Differenzierte Sonderwege statt stereotyper „Meinungsvielfalt“?

ZITAT

Medialer Mainstream baut auf dem System der Massenmedien auf. Allgemein kann er den gedruckten Publikationen, Zeitungen und Magazinen attribuiert werden, welche die höchsten Leserzahlen aufweisen. Für Radio- und TV-Programme kommt demgegenüber die höchste Einschaltquote in Betracht. Medialer Mainstream steht dementsprechend im Gegensatz zu unabhängigen, teilweise auch als Indie-Medien bezeichneten Veröffentlichungen. Vor allem das Internet und im Besonderen die Blogosphere treten dem medialen Mainstream mittlerweile entgegen.

Quelle Wikipedia-Artikel Mainstream

Um es genauer zu sagen: Die irreführende Demonstration von Meinungsvielfalt besteht darin, dass man einer radikalen These ausgleichend eine andere gegenüberstellt, die genau dem Mainstream entspricht, wobei diese Herkunft sorgfältig verschleiert wird. Um doch die geheime Tendenz jedes Menschen zu bedienen, der im allgemeinen erfreut reagiert, wenn er auf Resonanzen stößt.

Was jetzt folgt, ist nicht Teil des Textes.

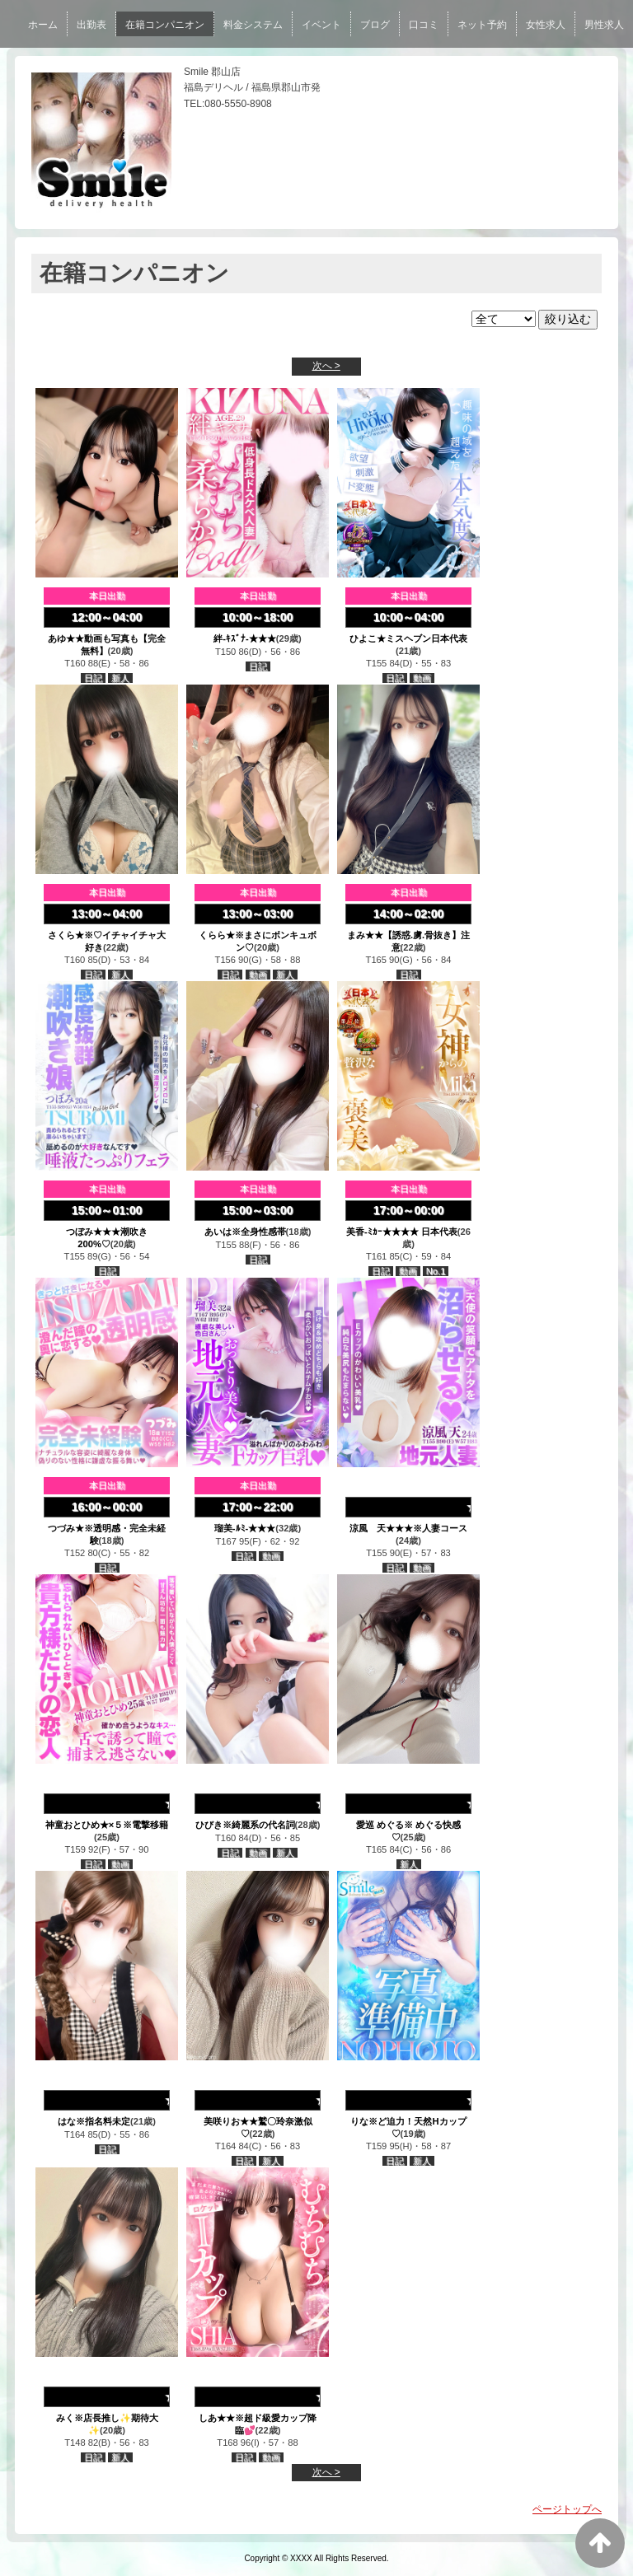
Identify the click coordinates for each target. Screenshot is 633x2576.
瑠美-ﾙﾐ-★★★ (244, 1528)
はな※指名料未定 (94, 2121)
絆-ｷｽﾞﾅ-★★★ (244, 638)
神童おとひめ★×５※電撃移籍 (107, 1825)
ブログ (375, 24)
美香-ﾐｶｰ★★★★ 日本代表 (401, 1232)
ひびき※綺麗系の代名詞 (245, 1825)
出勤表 (91, 24)
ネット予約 (482, 24)
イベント (321, 24)
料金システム (253, 24)
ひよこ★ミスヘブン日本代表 (408, 638)
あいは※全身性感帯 (245, 1232)
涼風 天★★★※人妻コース (408, 1528)
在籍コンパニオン (164, 24)
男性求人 (604, 24)
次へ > (326, 366)
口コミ (423, 24)
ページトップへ (567, 2509)
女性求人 (545, 24)
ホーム (43, 24)
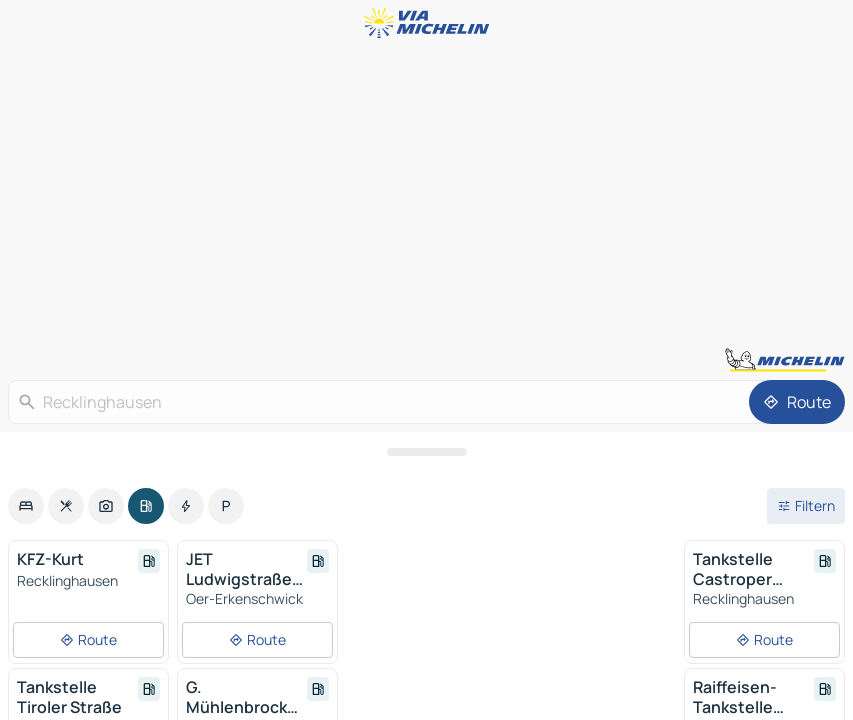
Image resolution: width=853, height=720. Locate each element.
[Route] (797, 402)
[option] (26, 506)
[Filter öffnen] (806, 506)
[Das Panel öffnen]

Nehmen wir die sich zwingend verbreitende positive Haltung gegenüber verschiedensten Glaubensrichtungen, inklusive einem inflationären Gebrauch des Wortes Toleranz. Gewiss: da kann man nichts falsch machen. Problematisch wird es  aber, sobald ich sage: Man muss gar nichts glauben. Das Wort Glauben hat ja seit Jahrtausenden eine positive Propaganda erlebt, man hat es nur nicht so genannt. Werbung. Reklame. Schönfärberei. Ich kann einem ehrenwerten Mitmenschen, der mir mit leuchtenden Augen seine Gläubigkeit demonstriert, nicht einmal im sanftesten Ton zum Einhalt bewegen: Mein Lieber, ich glaube das alles nicht, warum sollte ich? Lass uns lieber das Thema wechseln.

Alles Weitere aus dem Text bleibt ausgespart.